What to work on — Where in the material does the word "Daily" appear? Copy each line that has it.

Records supplied —
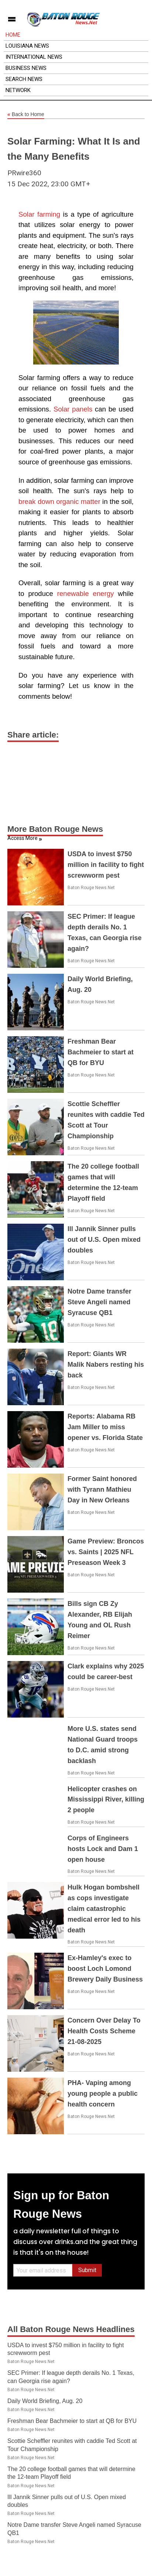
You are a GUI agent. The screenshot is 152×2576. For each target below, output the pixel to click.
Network (18, 90)
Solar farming (39, 214)
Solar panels (72, 409)
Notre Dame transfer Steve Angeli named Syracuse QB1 (99, 1302)
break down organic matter (59, 501)
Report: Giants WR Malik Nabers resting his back (106, 1364)
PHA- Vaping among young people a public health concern (103, 2093)
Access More (22, 838)
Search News (24, 79)
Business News (26, 68)
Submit (87, 2270)
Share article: (33, 734)
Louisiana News (27, 46)
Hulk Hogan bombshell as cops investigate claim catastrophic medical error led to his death (104, 1908)
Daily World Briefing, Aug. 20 (44, 2401)
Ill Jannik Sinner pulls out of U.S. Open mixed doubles (104, 1239)
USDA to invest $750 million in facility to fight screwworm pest (106, 864)
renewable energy (85, 593)
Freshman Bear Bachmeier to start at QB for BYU (101, 1052)
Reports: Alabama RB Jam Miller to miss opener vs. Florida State (105, 1427)
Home (13, 34)
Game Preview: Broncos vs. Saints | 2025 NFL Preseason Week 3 (106, 1552)
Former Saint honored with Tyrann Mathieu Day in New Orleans (102, 1489)
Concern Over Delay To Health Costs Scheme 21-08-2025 (104, 2031)
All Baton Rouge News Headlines (71, 2329)
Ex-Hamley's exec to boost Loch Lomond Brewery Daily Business (105, 1968)
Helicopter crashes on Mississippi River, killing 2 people (106, 1799)
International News (34, 57)
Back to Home (25, 114)
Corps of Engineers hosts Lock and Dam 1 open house (103, 1848)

Expected output —
Daily World Briefing, Aug. 20 (44, 2401)
Ex-Hamley's exec to boost Loch Lomond Brewery Daily Business (105, 1968)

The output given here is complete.